• [WORK INSTRUCTION]: Only these lines of the data below are wanted: the one with "Thế bấm hợp", the one with "Đánh giá hợp âm Thấm Thía", and any lines between them, each repeated exactly.
=== Begin Enclosure ===
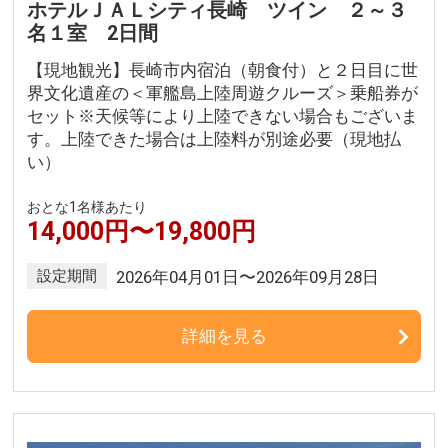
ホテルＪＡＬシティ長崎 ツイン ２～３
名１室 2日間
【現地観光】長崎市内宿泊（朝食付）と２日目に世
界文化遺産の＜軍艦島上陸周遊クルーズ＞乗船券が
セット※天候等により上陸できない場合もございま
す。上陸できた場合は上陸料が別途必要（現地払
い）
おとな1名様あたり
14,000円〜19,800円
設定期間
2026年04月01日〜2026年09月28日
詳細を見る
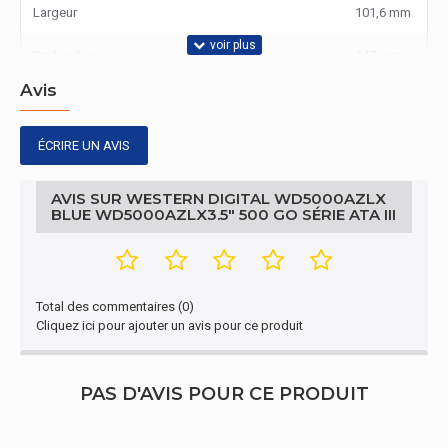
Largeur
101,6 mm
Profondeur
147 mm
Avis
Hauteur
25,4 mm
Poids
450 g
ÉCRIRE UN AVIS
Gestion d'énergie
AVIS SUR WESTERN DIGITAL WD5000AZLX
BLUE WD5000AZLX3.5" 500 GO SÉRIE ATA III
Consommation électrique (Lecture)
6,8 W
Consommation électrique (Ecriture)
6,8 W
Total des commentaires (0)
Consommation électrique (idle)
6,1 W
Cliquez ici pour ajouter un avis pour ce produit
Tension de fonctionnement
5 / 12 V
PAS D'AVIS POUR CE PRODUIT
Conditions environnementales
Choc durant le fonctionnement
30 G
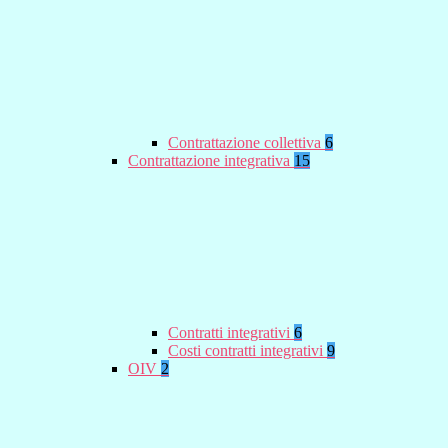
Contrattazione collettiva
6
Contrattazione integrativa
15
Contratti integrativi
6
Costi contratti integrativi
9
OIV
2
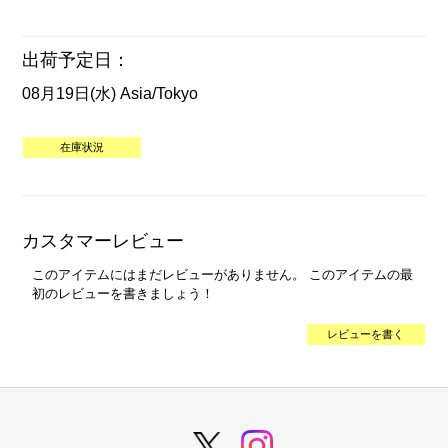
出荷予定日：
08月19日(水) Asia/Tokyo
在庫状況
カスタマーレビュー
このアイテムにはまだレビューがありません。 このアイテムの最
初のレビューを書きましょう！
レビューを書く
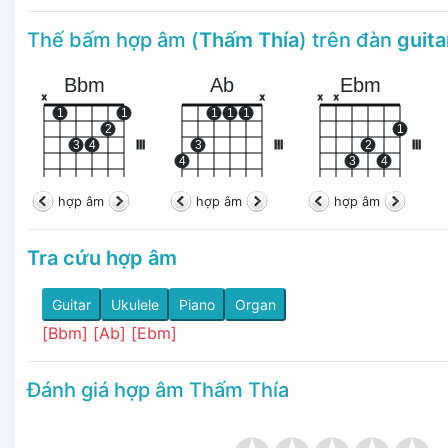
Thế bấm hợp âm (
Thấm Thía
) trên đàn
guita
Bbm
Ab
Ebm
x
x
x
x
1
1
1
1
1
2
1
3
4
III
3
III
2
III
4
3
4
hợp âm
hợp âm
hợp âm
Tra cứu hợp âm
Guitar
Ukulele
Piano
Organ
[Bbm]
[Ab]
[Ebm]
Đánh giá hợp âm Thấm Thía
=== End Enclosure ===
=== Begin Enclosure ===
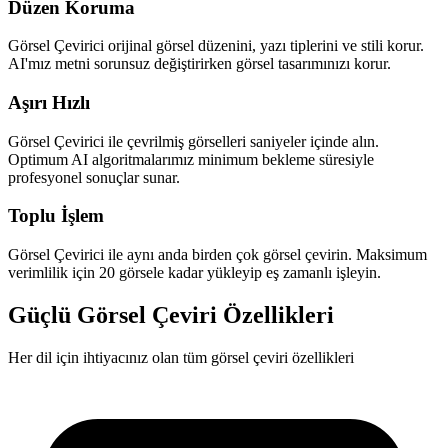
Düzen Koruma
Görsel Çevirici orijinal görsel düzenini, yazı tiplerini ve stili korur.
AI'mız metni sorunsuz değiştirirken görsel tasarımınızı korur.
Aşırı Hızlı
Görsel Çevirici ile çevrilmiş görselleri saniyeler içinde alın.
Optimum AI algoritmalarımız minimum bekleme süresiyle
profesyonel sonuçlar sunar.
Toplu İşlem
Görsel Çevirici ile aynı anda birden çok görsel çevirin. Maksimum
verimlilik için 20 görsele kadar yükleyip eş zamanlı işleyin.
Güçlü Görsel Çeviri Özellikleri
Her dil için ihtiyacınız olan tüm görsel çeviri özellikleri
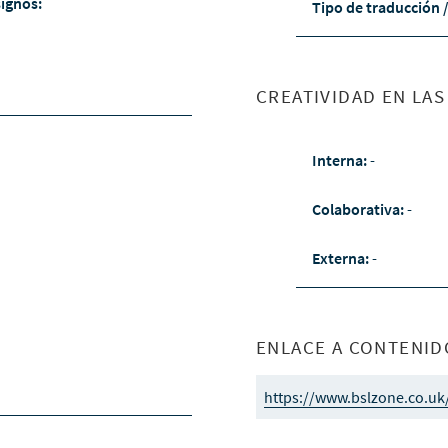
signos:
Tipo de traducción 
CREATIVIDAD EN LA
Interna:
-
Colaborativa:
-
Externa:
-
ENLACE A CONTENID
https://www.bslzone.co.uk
=== End Enclosure ===
• [ANSWER]:
Thế bấm hợp âm (
Thấm Thía
) trên đàn
guita
Bbm
Ab
Ebm
x
x
x
x
1
1
1
1
1
2
1
3
4
III
3
III
2
III
4
3
4
hợp âm
hợp âm
hợp âm
Tra cứu hợp âm
Guitar
Ukulele
Piano
Organ
[Bbm]
[Ab]
[Ebm]
Đánh giá hợp âm Thấm Thía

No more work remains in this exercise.